-- Opening Marker --

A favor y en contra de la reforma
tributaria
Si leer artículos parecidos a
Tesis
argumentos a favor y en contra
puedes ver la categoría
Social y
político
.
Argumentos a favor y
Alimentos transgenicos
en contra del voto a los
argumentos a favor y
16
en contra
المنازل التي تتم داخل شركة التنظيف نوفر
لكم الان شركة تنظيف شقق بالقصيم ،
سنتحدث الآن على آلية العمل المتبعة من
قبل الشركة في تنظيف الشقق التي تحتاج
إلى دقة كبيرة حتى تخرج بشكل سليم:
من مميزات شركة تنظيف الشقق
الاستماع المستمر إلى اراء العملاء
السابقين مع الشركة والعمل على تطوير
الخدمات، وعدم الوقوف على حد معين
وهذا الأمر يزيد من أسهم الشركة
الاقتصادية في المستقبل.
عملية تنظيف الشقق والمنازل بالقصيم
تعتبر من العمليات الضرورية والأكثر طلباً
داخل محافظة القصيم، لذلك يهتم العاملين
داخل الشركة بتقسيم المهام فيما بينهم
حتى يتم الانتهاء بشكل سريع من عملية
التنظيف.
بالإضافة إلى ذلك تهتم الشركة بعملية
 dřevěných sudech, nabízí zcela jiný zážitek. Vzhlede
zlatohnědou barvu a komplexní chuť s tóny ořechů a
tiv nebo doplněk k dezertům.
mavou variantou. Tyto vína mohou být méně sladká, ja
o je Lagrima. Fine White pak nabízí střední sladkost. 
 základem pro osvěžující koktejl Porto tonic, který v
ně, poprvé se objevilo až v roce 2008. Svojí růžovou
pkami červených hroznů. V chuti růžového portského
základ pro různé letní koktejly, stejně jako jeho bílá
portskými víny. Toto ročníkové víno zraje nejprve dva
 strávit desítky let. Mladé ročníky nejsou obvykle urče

-- Closing Marker --
-- Opening Marker --

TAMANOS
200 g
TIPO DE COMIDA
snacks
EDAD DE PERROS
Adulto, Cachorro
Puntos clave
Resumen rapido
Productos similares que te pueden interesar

-- Closing Marker --

ACTIVITY — Write out exactly the lines above between the line with "EDAD DE PERROS" and the line with "Productos similares que te pueden interesar", inclusive, and nothing beyond them.

SOLUTION TO THE PROBLEM —
EDAD DE PERROS
Adulto, Cachorro
Puntos clave
Resumen rapido
Productos similares que te pueden interesar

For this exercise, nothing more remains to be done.